Tulisan ini hanya fiksi dan terlahir dari apa yang terbayang di benak penulis. Tulisan ini juga hanya sekedar karangan dan rekayasa cerita agar dapat dinikmati oleh pembaca.
Menjadi seorang mahasiswa di Pekanbaru adalah sebuah perjalanan yang penuh dengan kenangan tak terhitung jumlahnya, baik yang manis maupun pahit. Kota ini, dengan perpaduan tradisi dan modernitasnya, telah menjadi latar belakang beberapa momen paling menentukan dalam hidupku.
Ketika pertama kali tiba di sini untuk studi, aku merasa sedang berada diantara dua rasa, yakni gembira dan juga bingung harus apa. Kampus yang luas, kehidupan mahasiswa yang sibuk, dan peluang tak terbatas di depan mata tampak luar biasa. Namun, Pekanbaru segera menjadi rumah keduaku. UIN Suska Riau menjadi tempat pertumbuhan, pembelajaran, dan penemuan jati diri.
Di tengah kesibukkan kuliah, tugas, dan organisasi, aku bertemu dengan seorang wanita yang layak untuk di kagumi dan juga sederhana, aku tak sengaja bertemu dengan nya pada satu event yang sama.
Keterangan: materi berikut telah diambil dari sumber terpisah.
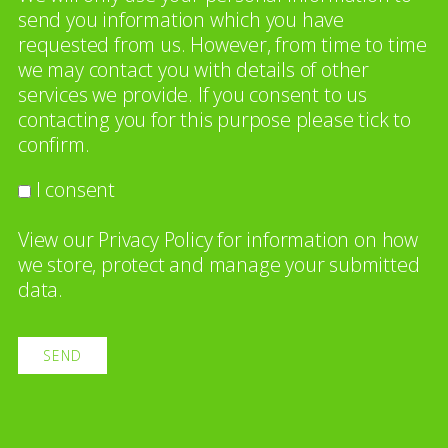
send you information which you have
requested from us. However, from time to time
we may contact you with details of other
services we provide. If you consent to us
contacting you for this purpose please tick to
confirm.
I consent
View our
Privacy Policy
for information on how
we store, protect and manage your submitted
data.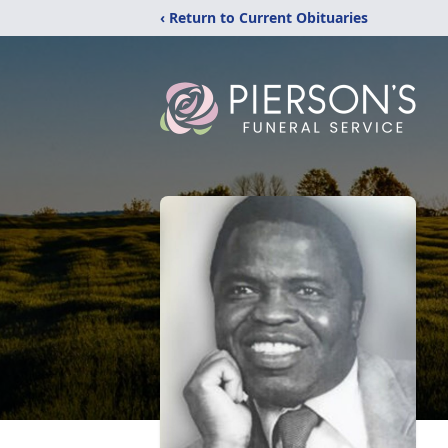
‹ Return to Current Obituaries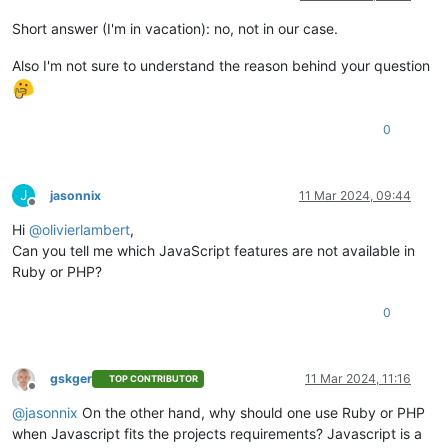
Short answer (I'm in vacation): no, not in our case.
Also I'm not sure to understand the reason behind your question
0
J
jasonnix
11 Mar 2024, 09:44
Offline
Hi
@
olivierlambert
,
Can you tell me which JavaScript features are not available in
Ruby or PHP?
0
gskger
11 Mar 2024, 11:16
TOP CONTRIBUTOR
Offline
@
jasonnix
On the other hand, why should one use Ruby or PHP
when Javascript fits the projects requirements? Javascript is a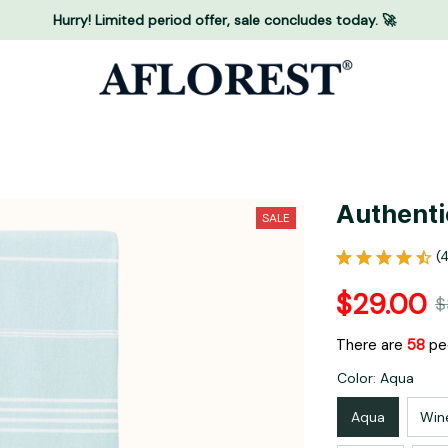
Hurry! Limited period offer, sale concludes today. 🚀
Authenti
SALE
(
$29.00
$
There are
58
peo
Color: Aqua
Aqua
Win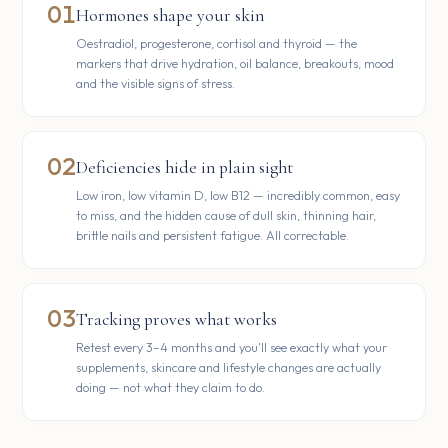
01
Hormones shape your skin
Oestradiol, progesterone, cortisol and thyroid — the
markers that drive hydration, oil balance, breakouts, mood
and the visible signs of stress.
02
Deficiencies hide in plain sight
Low iron, low vitamin D, low B12 — incredibly common, easy
to miss, and the hidden cause of dull skin, thinning hair,
brittle nails and persistent fatigue. All correctable.
03
Tracking proves what works
Retest every 3–4 months and you'll see exactly what your
supplements, skincare and lifestyle changes are actually
doing — not what they claim to do.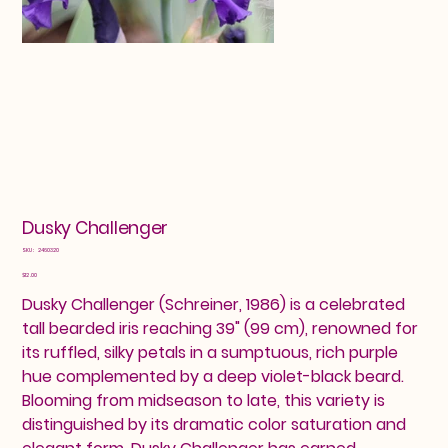
Dusky Challenger
SKU
SKU:
2460320
2460320
Price
$12.00
Dusky Challenger (Schreiner, 1986) is a celebrated
tall bearded iris reaching 39" (99 cm), renowned for
its ruffled, silky petals in a sumptuous, rich purple
hue complemented by a deep violet-black beard.
Blooming from midseason to late, this variety is
distinguished by its dramatic color saturation and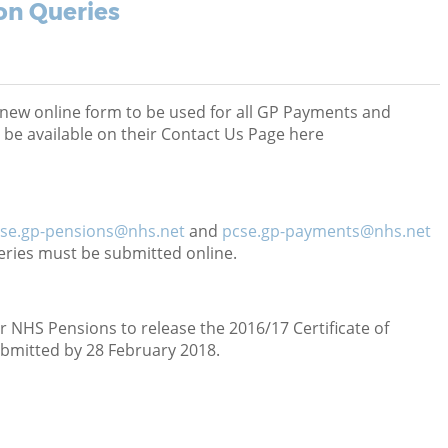
on Queries
new online form to be used for all GP Payments and
 be available on their Contact Us Page here
se.gp-pensions@nhs.net
and
pcse.gp-payments@nhs.net
eries must be submitted online.
or NHS Pensions to release the 2016/17 Certificate of
ubmitted by 28 February 2018.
Dia adalah tipe orang yang bisa membuatku merasakan getaran cinta setelah sekian lama. Tawanya yang khas, kebaikan dan perhatian sungguh tiada duanya.Â
Namun cinta, seperti yang banyak dikatakan oleh para penyair, tidak selalu sederhana. Meskipun aku menaruh rasa kagum padanya, keadaan membuat kami tak mungkin bersama. Ada hambatan yang tak terucapkan, tak terlihat namun tak teratasi. Itu adalah kenyataan yang menyakitkan bahwa beberapa hal tidak ditakdirkan untuk terjadi, tidak peduli seberapa besar keinginanmu.
Salah satu kenangan yang paling membekas adalah malam saat kami menyaksikan matahari terbenam di tepian kota. Langit dicat dengan nuansa oranye dan merah muda, memantul bola mata indahnya. Kami duduk dalam diam, berat kata-kata yang tak terucapkan menggantung di antara kami. Itu adalah momen keindahan yang diwarnai dengan kesedihan, pengingat bahwa terkadang hal-hal paling indah bersifat sementara.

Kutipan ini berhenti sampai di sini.